Sulla crescita della cultura sportiva collegata alla pratica amatoriale e agonistica dei disabili si è soffermata Tiziana Nasi, Presidente della Federazione Italiana Sport Invernali Paralimpici, che nel 2006 guidò il Comitato Organizzatore delle Paralimpiadi. “Quelle gare trasmesse in tv, quell’entusiasmo del pubblico, quei titoli in prima pagina sulle vittorie dei nostri atleti, - ha spiegato Nasi – hanno fatto crescere il nostro movimento sportivo di base e convinto molti genitori di giovani disabili a portare i loro figli negli impianti e sulle piste per provare a praticare le più diverse discipline”.    
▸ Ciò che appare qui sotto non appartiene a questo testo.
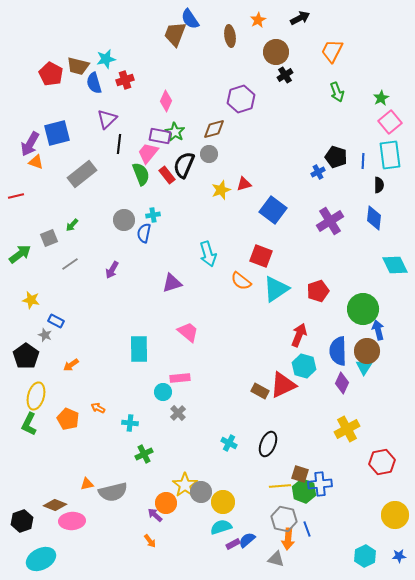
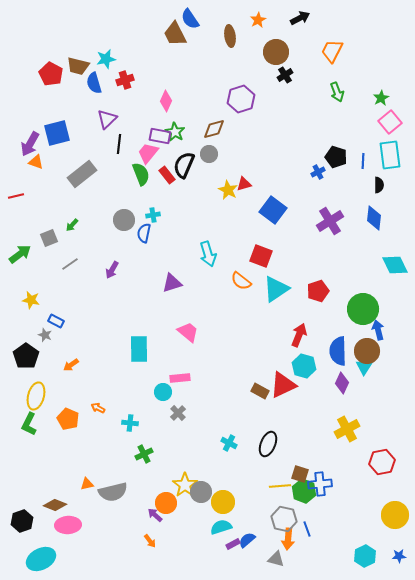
brown trapezoid at (175, 34): rotated 48 degrees counterclockwise
yellow star at (221, 190): moved 7 px right; rotated 24 degrees counterclockwise
pink ellipse at (72, 521): moved 4 px left, 4 px down
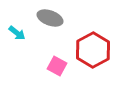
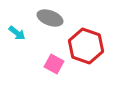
red hexagon: moved 7 px left, 4 px up; rotated 12 degrees counterclockwise
pink square: moved 3 px left, 2 px up
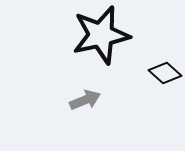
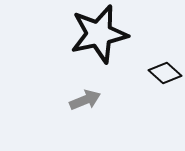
black star: moved 2 px left, 1 px up
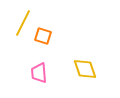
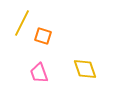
yellow line: moved 1 px left
pink trapezoid: rotated 15 degrees counterclockwise
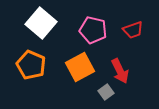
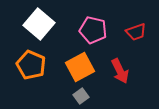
white square: moved 2 px left, 1 px down
red trapezoid: moved 3 px right, 2 px down
gray square: moved 25 px left, 4 px down
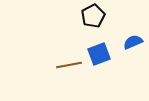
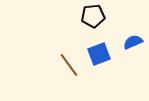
black pentagon: rotated 20 degrees clockwise
brown line: rotated 65 degrees clockwise
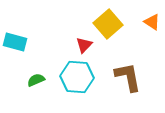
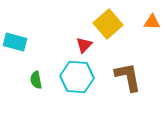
orange triangle: rotated 30 degrees counterclockwise
green semicircle: rotated 78 degrees counterclockwise
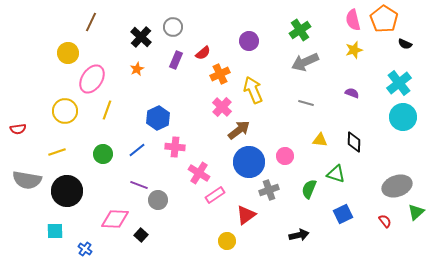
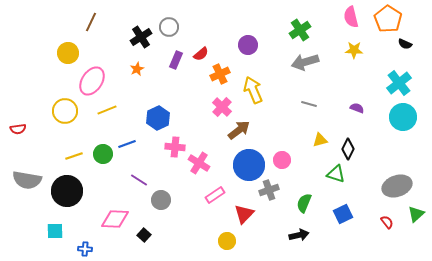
orange pentagon at (384, 19): moved 4 px right
pink semicircle at (353, 20): moved 2 px left, 3 px up
gray circle at (173, 27): moved 4 px left
black cross at (141, 37): rotated 15 degrees clockwise
purple circle at (249, 41): moved 1 px left, 4 px down
yellow star at (354, 50): rotated 18 degrees clockwise
red semicircle at (203, 53): moved 2 px left, 1 px down
gray arrow at (305, 62): rotated 8 degrees clockwise
pink ellipse at (92, 79): moved 2 px down
purple semicircle at (352, 93): moved 5 px right, 15 px down
gray line at (306, 103): moved 3 px right, 1 px down
yellow line at (107, 110): rotated 48 degrees clockwise
yellow triangle at (320, 140): rotated 21 degrees counterclockwise
black diamond at (354, 142): moved 6 px left, 7 px down; rotated 25 degrees clockwise
blue line at (137, 150): moved 10 px left, 6 px up; rotated 18 degrees clockwise
yellow line at (57, 152): moved 17 px right, 4 px down
pink circle at (285, 156): moved 3 px left, 4 px down
blue circle at (249, 162): moved 3 px down
pink cross at (199, 173): moved 10 px up
purple line at (139, 185): moved 5 px up; rotated 12 degrees clockwise
green semicircle at (309, 189): moved 5 px left, 14 px down
gray circle at (158, 200): moved 3 px right
green triangle at (416, 212): moved 2 px down
red triangle at (246, 215): moved 2 px left, 1 px up; rotated 10 degrees counterclockwise
red semicircle at (385, 221): moved 2 px right, 1 px down
black square at (141, 235): moved 3 px right
blue cross at (85, 249): rotated 32 degrees counterclockwise
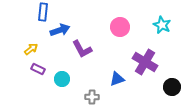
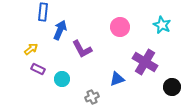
blue arrow: rotated 48 degrees counterclockwise
gray cross: rotated 24 degrees counterclockwise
Il giornalista e scrittore Darwin Pastorin, uno degli autori di “Cieli su Torino”, ha spiegato perché lui, tifoso juventino (ma anche cantore di molti miti del pallone), ha raccontato nel libro l’atmosfera che si respirava intorno e dentro allo Stadio Filadelfia, monumento della storia del Torino che sta finalmente rinascendo e recuperando un ruolo di simbolo del calcio cittadino. “In quel tempio del tifo granata, - ha ricordato Pastorin - ascoltare i vecchi tifosi parlare di Capitan Valentino Mazzola e della sua squadra mi ha fatto capire quanto quel Torino fosse importante per l’Italia del dopoguerra: ridava speranza agli italiani e lanciava nel mondo l’immagine positiva di un Paese che stava rinascendo”.
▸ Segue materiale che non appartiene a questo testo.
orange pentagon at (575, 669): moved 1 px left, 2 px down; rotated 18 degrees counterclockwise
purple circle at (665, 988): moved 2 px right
“Cieli su Torino” è stato ripubblicato per i tipi dell’ editrice Claudiana in una versione aggiornata, a dieci anni da una prima edizione che nacque appunto nell’anno dello straordinario successo delle Olimpiadi e delle Paralimpiadi. Nel 2016 “Cieli su Torino” è arrivato alle stampe in una versione “metropolitana” che, attraverso lo specchio letterario, offre occasione per guardare ad una Città legata indissolubilmente al territorio che la circonda, da Pinerolo ad Ivrea.
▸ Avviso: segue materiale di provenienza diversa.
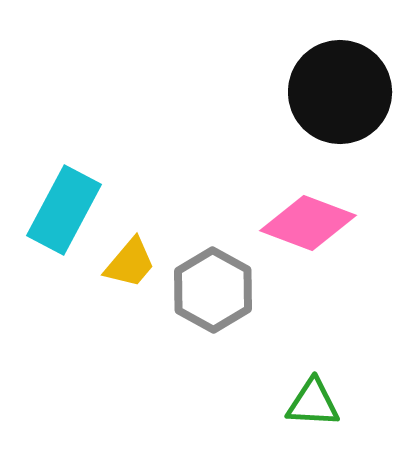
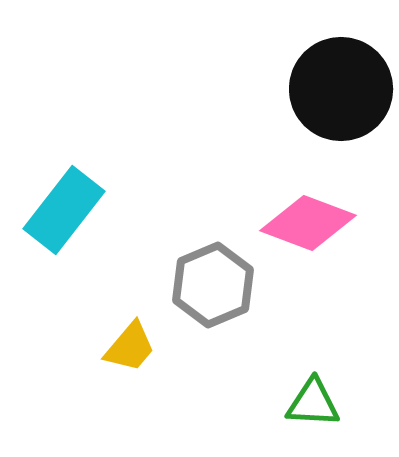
black circle: moved 1 px right, 3 px up
cyan rectangle: rotated 10 degrees clockwise
yellow trapezoid: moved 84 px down
gray hexagon: moved 5 px up; rotated 8 degrees clockwise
 “Ogni città è un caleidoscopio di piazze e strade, di monumenti e case, di storia e storie. – spiega il curatore Renzo Sicco - Torino lo è da sempre, più di molte altre, visto il suo passato di duplice capitale, del Regno Sabaudo e d’Italia. Ma due guerre mondiali, il fascismo, il prezzo del benessere della ricostruzione e del miracolo economico l’avevano ingrigita, almeno fino al vento olimpico del febbraio 2006, che ne ha svelato il passato agli occhi del mondo, inaugurando un futuro con nuovi ritmi e tempi. In ‘Cieli su Torino’ alcuni scrittori che a vario titolo l’hanno conosciuta ne ripercorrono l’antica e la nuova toponomastica, luoghi scomparsi o del tutto rinnovati, gusti e profumi, personaggi di primo piano e gente comune, cittadini orgogliosi di una città ormai amata da molti. Renzo Sicco, regista e autore teatrale, dal 1989 è direttore artistico di Assemblea Teatro, una tra le più attive realtà culturali del Paese, per cui ha scritto e diretto oltre cinquanta spettacoli. Per l’editrice Claudiana ha pubblicato “Il funerale di Neruda” (con Luis Sepúlveda), “Fuochi” (con Marina Jarre) e “Orfana di figlio. I giovedì delle Madres de Plaza de Mayo” (con Massimo Carlotto e Taty Almeida).

Gli autori che hanno scritto per “Cieli su Torino”:
Fabio Arrivas, Giuseppe Culicchia, Laura Curino, Erri De Luca, Andrea Demarchi, Giacomo Di Girolamo, Elvio Fassone, Gian Luca Favetto, Fabio Geda, Gero Giglio, Marina Jarre, Davide Longo, Laura Mancinelli, Alessandro Perissinotto, Enrico Remmert, Gianni Romeo, Darwin Pastorin, Gabriele Romagnoli, Alberto Salza, Younis Tawfik.